**Problem to solve**. In the entries that follow, find the line containing "Ловейкін В. С." and the line containing "https://www.amazon.co.jp", then copy exactly everything from the first through the second except the pictures.

- Opening Delimiter -

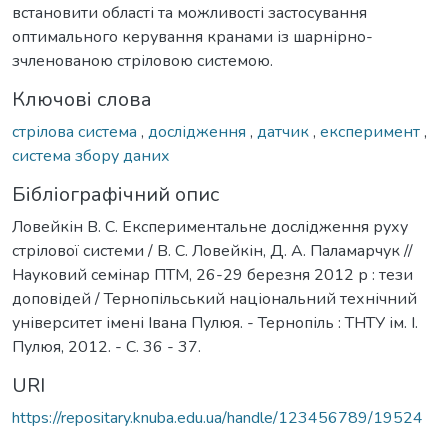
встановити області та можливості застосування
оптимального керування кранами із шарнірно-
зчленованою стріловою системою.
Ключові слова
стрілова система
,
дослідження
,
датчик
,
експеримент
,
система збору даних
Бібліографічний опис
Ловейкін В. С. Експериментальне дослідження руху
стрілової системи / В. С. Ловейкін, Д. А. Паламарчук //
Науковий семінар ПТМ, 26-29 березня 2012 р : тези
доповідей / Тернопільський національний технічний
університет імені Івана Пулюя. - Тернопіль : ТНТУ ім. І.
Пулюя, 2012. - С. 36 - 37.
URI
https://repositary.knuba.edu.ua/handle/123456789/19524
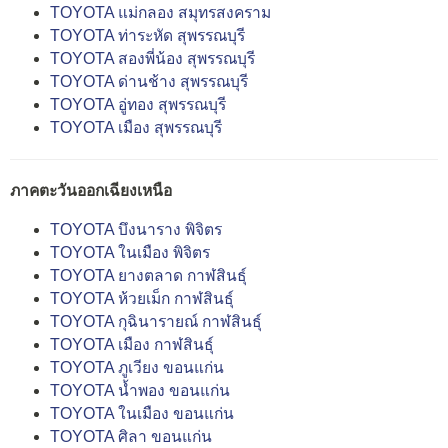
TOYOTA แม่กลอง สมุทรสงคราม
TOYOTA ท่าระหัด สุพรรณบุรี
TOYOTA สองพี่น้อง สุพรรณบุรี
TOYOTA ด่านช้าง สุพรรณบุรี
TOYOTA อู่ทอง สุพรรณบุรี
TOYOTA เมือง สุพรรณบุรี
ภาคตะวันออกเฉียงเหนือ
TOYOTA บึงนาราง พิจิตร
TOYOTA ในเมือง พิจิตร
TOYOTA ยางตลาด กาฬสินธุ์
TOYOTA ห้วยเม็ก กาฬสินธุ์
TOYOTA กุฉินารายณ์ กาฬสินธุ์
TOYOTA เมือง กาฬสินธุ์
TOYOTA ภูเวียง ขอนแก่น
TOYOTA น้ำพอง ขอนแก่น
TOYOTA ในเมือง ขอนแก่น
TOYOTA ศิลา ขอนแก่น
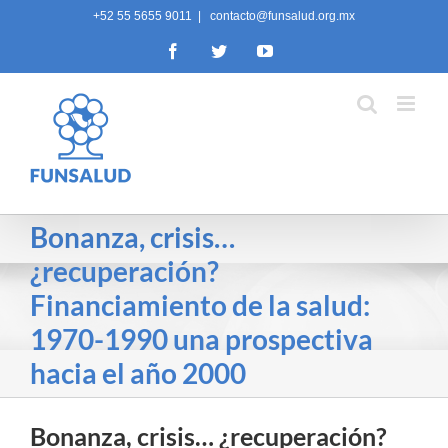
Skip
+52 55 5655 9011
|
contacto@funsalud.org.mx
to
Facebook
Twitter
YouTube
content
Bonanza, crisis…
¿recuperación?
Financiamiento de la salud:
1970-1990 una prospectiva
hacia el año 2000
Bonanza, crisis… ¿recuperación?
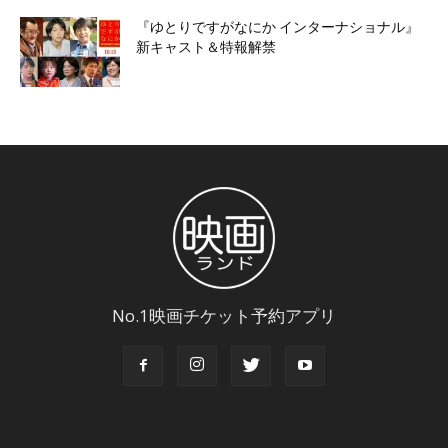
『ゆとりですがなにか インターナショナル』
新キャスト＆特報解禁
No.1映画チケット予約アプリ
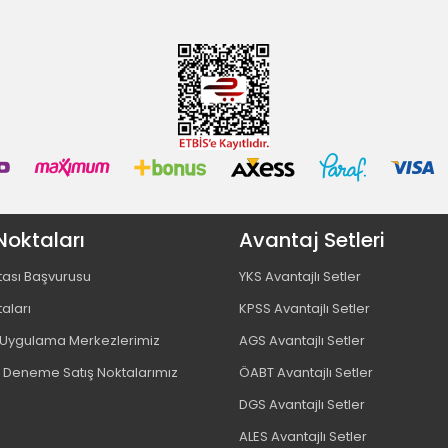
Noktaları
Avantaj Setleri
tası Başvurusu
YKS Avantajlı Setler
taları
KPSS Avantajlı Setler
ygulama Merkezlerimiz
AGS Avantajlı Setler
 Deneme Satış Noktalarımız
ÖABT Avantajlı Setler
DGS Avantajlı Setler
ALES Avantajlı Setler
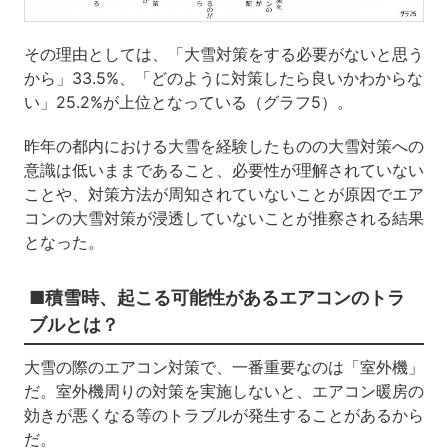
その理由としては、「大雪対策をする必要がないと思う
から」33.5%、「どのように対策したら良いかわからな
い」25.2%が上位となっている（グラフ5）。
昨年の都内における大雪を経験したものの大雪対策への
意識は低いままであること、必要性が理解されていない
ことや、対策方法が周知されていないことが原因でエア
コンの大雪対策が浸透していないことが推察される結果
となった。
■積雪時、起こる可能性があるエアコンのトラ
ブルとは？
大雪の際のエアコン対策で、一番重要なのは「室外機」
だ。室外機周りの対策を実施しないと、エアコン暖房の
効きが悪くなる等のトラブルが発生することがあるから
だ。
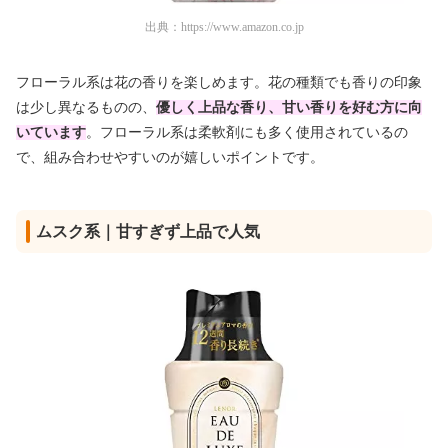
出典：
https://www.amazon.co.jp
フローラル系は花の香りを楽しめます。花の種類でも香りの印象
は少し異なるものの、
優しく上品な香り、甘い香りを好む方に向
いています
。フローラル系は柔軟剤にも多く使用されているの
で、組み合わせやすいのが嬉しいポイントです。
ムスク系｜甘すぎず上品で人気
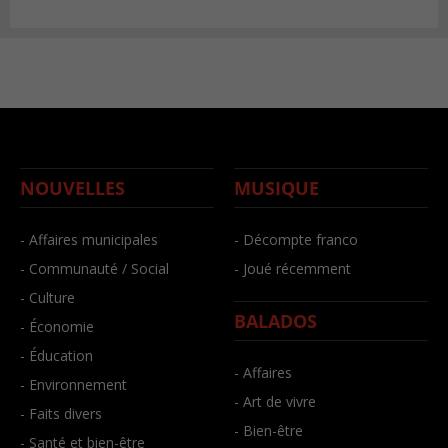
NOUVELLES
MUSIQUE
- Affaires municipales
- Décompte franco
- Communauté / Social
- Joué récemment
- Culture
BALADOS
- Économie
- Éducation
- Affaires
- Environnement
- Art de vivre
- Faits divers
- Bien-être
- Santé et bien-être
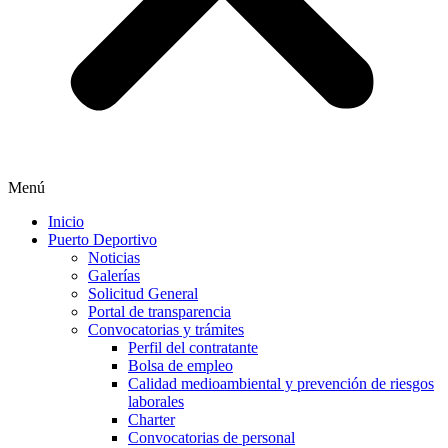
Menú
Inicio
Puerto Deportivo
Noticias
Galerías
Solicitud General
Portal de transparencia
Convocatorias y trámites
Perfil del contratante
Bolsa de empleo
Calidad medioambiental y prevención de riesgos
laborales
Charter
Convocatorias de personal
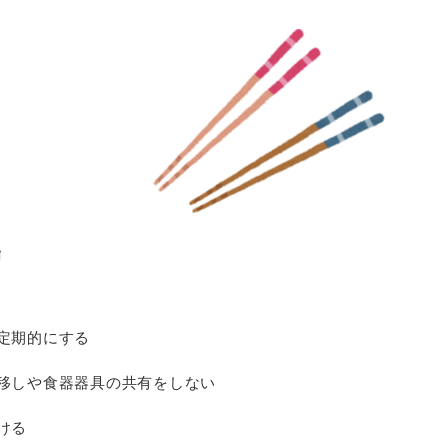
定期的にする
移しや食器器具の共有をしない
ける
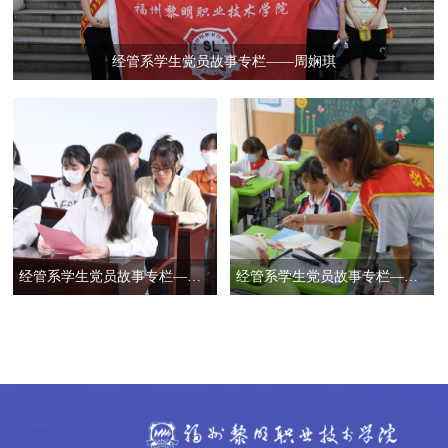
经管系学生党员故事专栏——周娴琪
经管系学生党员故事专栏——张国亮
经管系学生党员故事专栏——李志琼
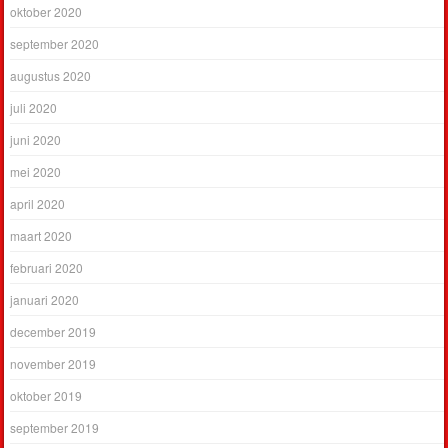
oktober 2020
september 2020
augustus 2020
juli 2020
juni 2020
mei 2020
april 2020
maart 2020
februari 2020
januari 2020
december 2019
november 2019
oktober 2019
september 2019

- Closing Delimiter -

**Solution**.
Ловейкін В. С. Експериментальне дослідження руху
стрілової системи / В. С. Ловейкін, Д. А. Паламарчук //
Науковий семінар ПТМ, 26-29 березня 2012 р : тези
доповідей / Тернопільський національний технічний
університет імені Івана Пулюя. - Тернопіль : ТНТУ ім. І.
Пулюя, 2012. - С. 36 - 37.
URI
https://repositary.knuba.edu.ua/handle/123456789/19524
TOYOTA แม่กลอง สมุทรสงคราม
TOYOTA ท่าระหัด สุพรรณบุรี
TOYOTA สองพี่น้อง สุพรรณบุรี
TOYOTA ด่านช้าง สุพรรณบุรี
TOYOTA อู่ทอง สุพรรณบุรี
TOYOTA เมือง สุพรรณบุรี
ภาคตะวันออกเฉียงเหนือ
TOYOTA บึงนาราง พิจิตร
TOYOTA ในเมือง พิจิตร
TOYOTA ยางตลาด กาฬสินธุ์
TOYOTA ห้วยเม็ก กาฬสินธุ์
TOYOTA กุฉินารายณ์ กาฬสินธุ์
TOYOTA เมือง กาฬสินธุ์
TOYOTA ภูเวียง ขอนแก่น
TOYOTA น้ำพอง ขอนแก่น
TOYOTA ในเมือง ขอนแก่น
TOYOTA ศิลา ขอนแก่น
Skip
+52 55 5655 9011
|
contacto@funsalud.org.mx
to
Facebook
Twitter
YouTube
content
Bonanza, crisis…
¿recuperación?
Financiamiento de la salud:
1970-1990 una prospectiva
hacia el año 2000
Bonanza, crisis… ¿recuperación?
『ゆとりですがなにか インターナショナル』
新キャスト＆特報解禁
No.1映画チケット予約アプリ
Noktaları
Avantaj Setleri
tası Başvurusu
YKS Avantajlı Setler
taları
KPSS Avantajlı Setler
ygulama Merkezlerimiz
AGS Avantajlı Setler
 Deneme Satış Noktalarımız
ÖABT Avantajlı Setler
DGS Avantajlı Setler
ALES Avantajlı Setler
その理由としては、「大雪対策をする必要がないと思う
から」33.5%、「どのように対策したら良いかわからな
い」25.2%が上位となっている（グラフ5）。
昨年の都内における大雪を経験したものの大雪対策への
意識は低いままであること、必要性が理解されていない
ことや、対策方法が周知されていないことが原因でエア
コンの大雪対策が浸透していないことが推察される結果
となった。
■積雪時、起こる可能性があるエアコンのトラ
ブルとは？
大雪の際のエアコン対策で、一番重要なのは「室外機」
だ。室外機周りの対策を実施しないと、エアコン暖房の
効きが悪くなる等のトラブルが発生することがあるから
だ。
出典：
https://www.amazon.co.jp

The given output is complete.